JAKARTA - Pemerintah Indonesia melalui Kementerian Pertanian terus berupaya melakukan sosialisasi kepada pemerintah daerah untuk mengantisipasi dampak El Nino terhadap tanaman pangan, termasuk dampak El Nino terhadap tanaman eneka cabai
Ditjen Hortikultura Kementerian Pertanian (Kementan), Muhammad Agung Sunusi menyebutkan terdapat beberapa langkah strategis antisipasi dampak El Nino untuk tanaman cabai, salah satunya melalui mapping wilayah kekeringan.
"Langkah antisipasi bisa melalui mapping wilayah langganan kekeringan dan langkah early warning system (EWS) antisipasi, adaptasi dan mitigasi kekeringan," katanya, dalam rakor pengendalian inflasi yang disiarkan melalui YouTube Kemendagri, Senin (20/7/26).

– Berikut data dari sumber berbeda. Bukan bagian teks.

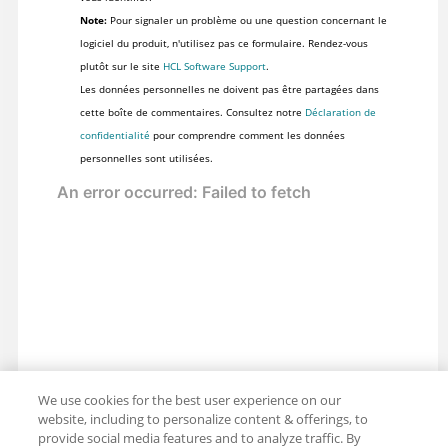
Note:
Pour signaler un problème ou une question concernant le
logiciel du produit, n'utilisez pas ce formulaire. Rendez-vous
plutôt sur le site
HCL Software Support
.
Les données personnelles ne doivent pas être partagées dans
cette boîte de commentaires. Consultez notre
Déclaration de
confidentialité
pour comprendre comment les données
personnelles sont utilisées.
We use cookies for the best user experience on our
website, including to personalize content & offerings, to
provide social media features and to analyze traffic. By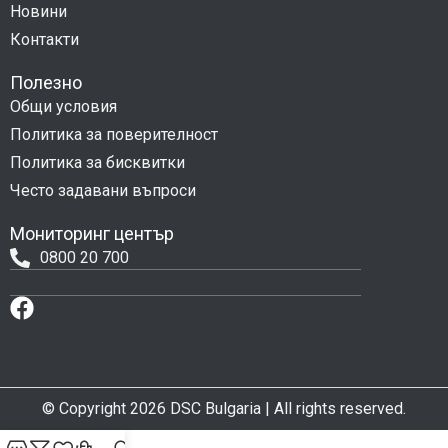
Новини
Контакти
Полезно
Общи условия
Политика за поверителност
Политика за бисквитки
Често задавани въпроси
Мониторинг център
0800 20 700
© Copyright 2026 DSC Bulgaria | All rights reserved.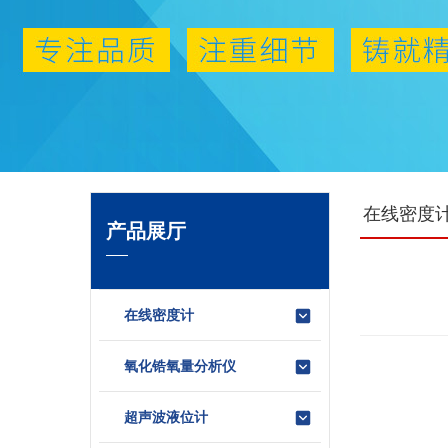
在线密度
产品展厅
在线密度计
氧化锆氧量分析仪
超声波液位计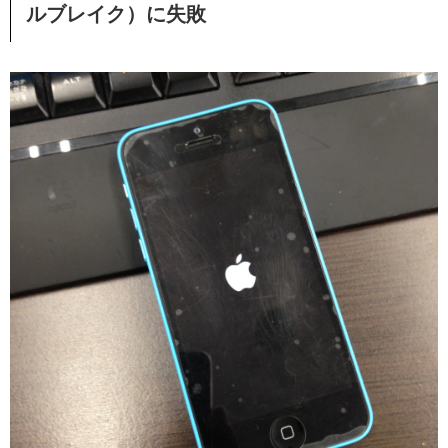
ルブレイク）に失敗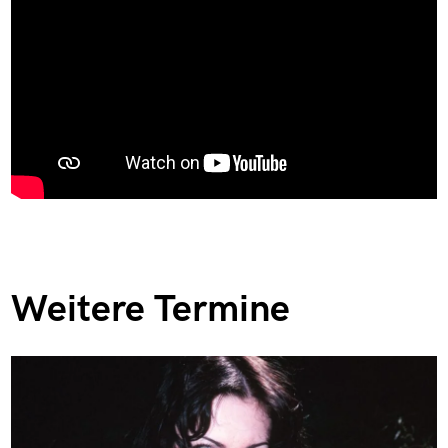
Weitere Termine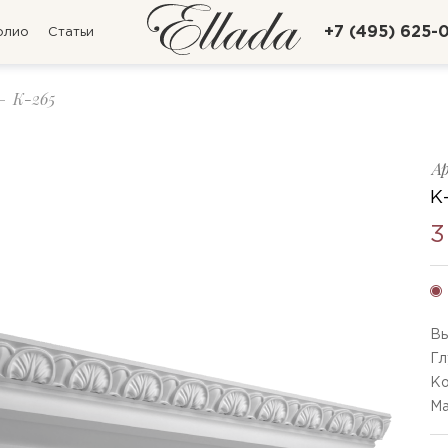
+7 (495) 625-
олио
Статьи
K-265
А
К
3
Вы
Гл
Ко
Ма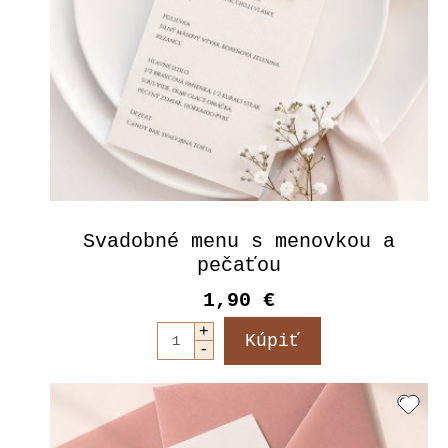
Svadobné menu s menovkou a
pečaťou
1,90 €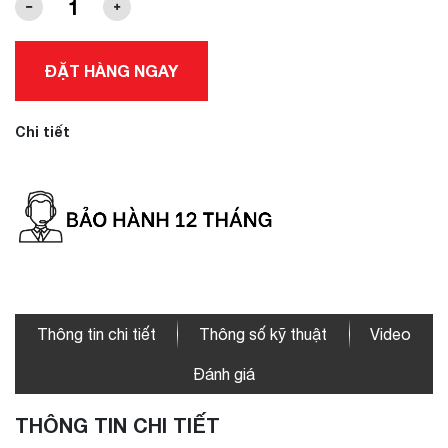
ĐẶT HÀNG NGAY
Chi tiết
Thông tin chi tiết
Thông số kỹ thuật
Video
Đánh giá
THÔNG TIN CHI TIẾT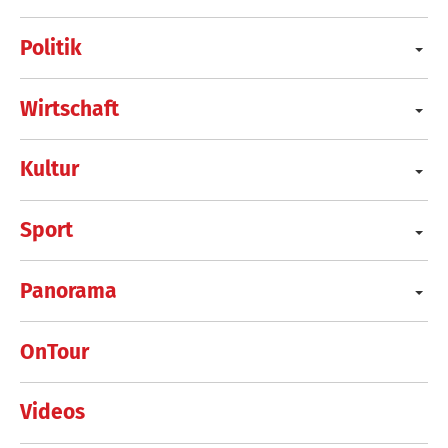
Politik
Wirtschaft
Kultur
Sport
Panorama
OnTour
Videos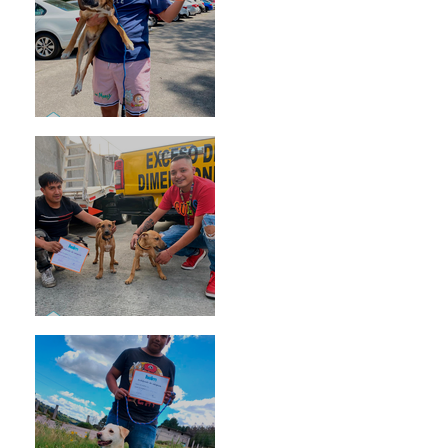
Rosa
Pedro Infante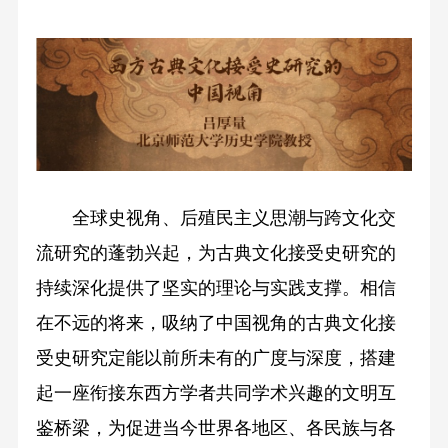
全球史视角、后殖民主义思潮与跨文化交
流研究的蓬勃兴起，为古典文化接受史研究的
持续深化提供了坚实的理论与实践支撑。相信
在不远的将来，吸纳了中国视角的古典文化接
受史研究定能以前所未有的广度与深度，搭建
起一座衔接东西方学者共同学术兴趣的文明互
鉴桥梁，为促进当今世界各地区、各民族与各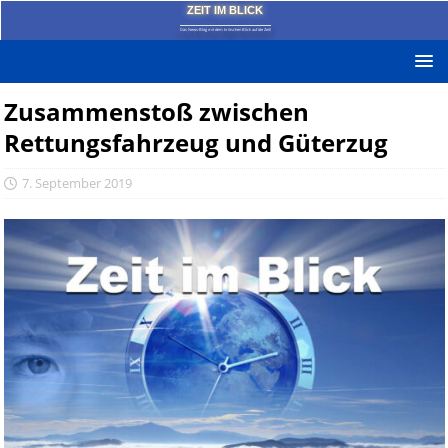
ZEIT IM BLICK
Das News-Blog mit dem kritischen Blick auf die Zeit!
Zusammenstoß zwischen
Rettungsfahrzeug und Güterzug
7. September 2019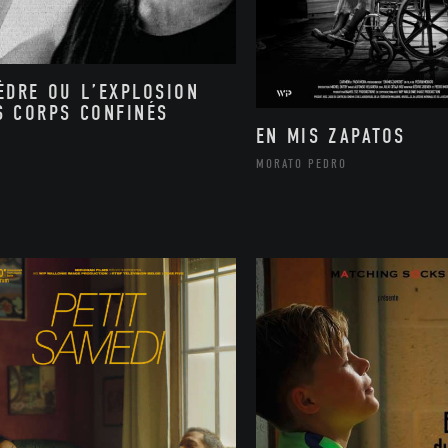
ÈDRE OU L’EXPLOSION
S CORPS CONFINÉS
EN MIS ZAPATOS
MORATO PEDRO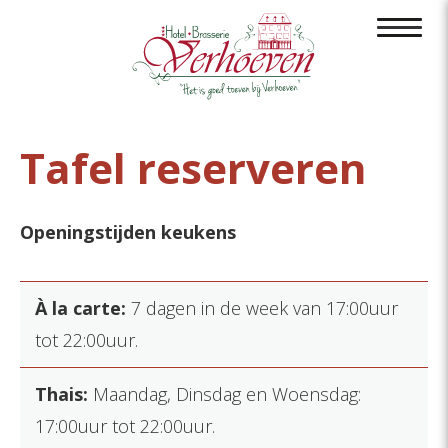
Tafel reserveren
Openingstijden keukens
À la carte:
7 dagen in de week van 17:00uur
tot 22:00uur.
Thais:
Maandag, Dinsdag en Woensdag:
17:00uur tot 22:00uur.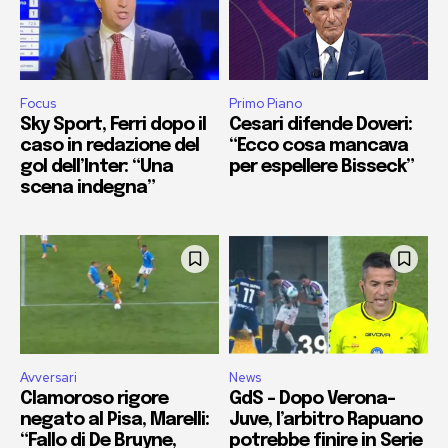
Focus
Primo Piano
Sky Sport, Ferri dopo il
Cesari difende Doveri:
caso in redazione del
“Ecco cosa mancava
gol dell’Inter: “Una
per espellere Bisseck”
scena indegna”
Avversari
News
Clamoroso rigore
GdS – Dopo Verona-
negato al Pisa, Marelli:
Juve, l’arbitro Rapuano
“Fallo di De Bruyne,
potrebbe finire in Serie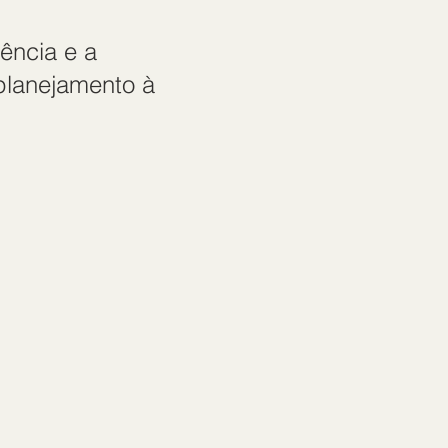
ência e a
 planejamento à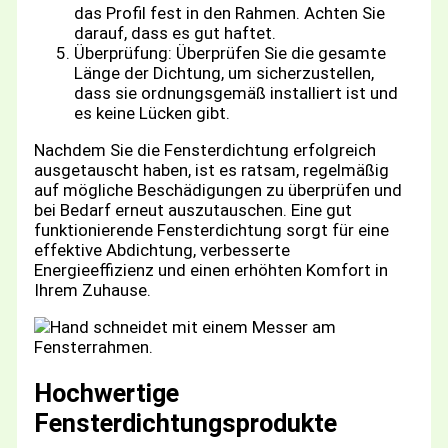
das Profil fest in den Rahmen. Achten Sie
darauf, dass es gut haftet.
Überprüfung: Überprüfen Sie die gesamte
Länge der Dichtung, um sicherzustellen,
dass sie ordnungsgemäß installiert ist und
es keine Lücken gibt.
Nachdem Sie die Fensterdichtung erfolgreich
ausgetauscht haben, ist es ratsam, regelmäßig
auf mögliche Beschädigungen zu überprüfen und
bei Bedarf erneut auszutauschen. Eine gut
funktionierende Fensterdichtung sorgt für eine
effektive Abdichtung, verbesserte
Energieeffizienz und einen erhöhten Komfort in
Ihrem Zuhause.
Hochwertige
Fensterdichtungsprodukte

Muhammad Agung Sunusi melanjutkan, langkah antisipasi dampak El Nino komoditas aneka cabai selanjutnya adalah mengoptimalkan air irigasi melalui rehabilitasi jaringan irigasi, embung, sumur air dangkal dan sumber air lainnya serta manfaatkan pompanisasi, perpipaan dan irigasi perpompaan.

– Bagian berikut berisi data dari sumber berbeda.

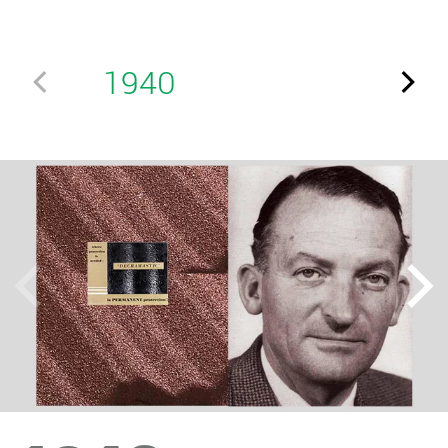
1940
1957
19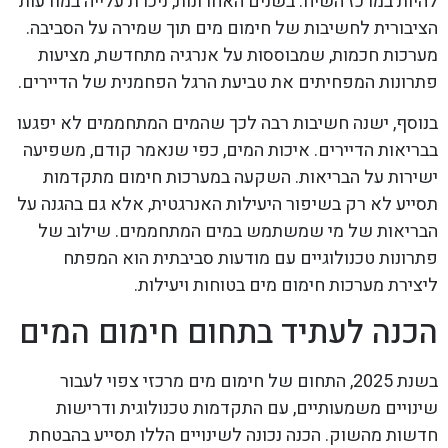
להיות במרכז השיח. בשנים האחרונות, ניכרת עלייה במודעות
הציבורית לחשיבות של חימום מים תוך שמירה על הסביבה.
מערכות חכמות, שמבוססות על אנרגיה מתחדשת, מציעות
פתרונות המפחיתים את טביעת הרגל הפחמנית של הדיירים.
בנוסף, ישנה חשיבות רבה לכך שהמים המתחממים לא יפגעו
בבריאות הדיירים. איכות המים, כפי שנאמר קודם, משפיעה
ישירות על הבריאות. השקעה במערכות חימום מתקדמות
תסייע לא רק בשיפור היעילות האנרגטית, אלא גם בהגנה על
הבריאות של מי שמשתמש במים המתחממים. שילוב של
פתרונות טכנולוגיים עם מודעות סביבתית הוא המפתח
ליצירת מערכות חימום מים בטוחות ויעילות.
הכנה לעתיד בתחום חימום המים
בשנת 2025, התחום של חימום מים מרכזי צפוי לעבור
שינויים משמעותיים, עם התקדמות טכנולוגית ודרישות
חדשות מהשוק. הכנה נכונה לשינויים הללו תסייע בהבטחת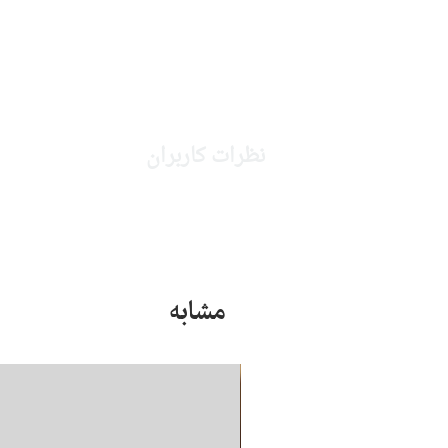
نظرات کاربران
مشابه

Kemudian melakukan gerakan percepatan tanam pada wilayah potensial dengan menggunakan varietas tahan kekeringan, seperti Sigantung, Genie, Laba F1, OR Twist 22, Baja F1 dan lain-lain.
Optimalisasi green house, smart green house dan nursery untuk budidaya cabai, serta mengatur pola tanam sesuai kondisi iklim dan ketersediaan air pada masing-masing wilayah.
"Tingkatkan koordinasi dan Sinergi antara Pemda dan seluruh pemangku kepentingan dalam pemantauan kondisi lahan pertanian," ujar dia.
Ditjen Hortikultura Kementan menambahkan, langkah antisipasi untuk musim kemarau yang bisa dilakukan untuk ketahanan canai adalah mendorong pembuatan sumber dangkal atau sumur dalam di lokasi kawasan cabai tadah hujan atau lahan kering dan atau dataran tinggi.
Berikutnya, pemantauan pola tanam dan produksi di wilayah champion cabai, pemantauan panen cabai di lokasi sentra dan non sentra.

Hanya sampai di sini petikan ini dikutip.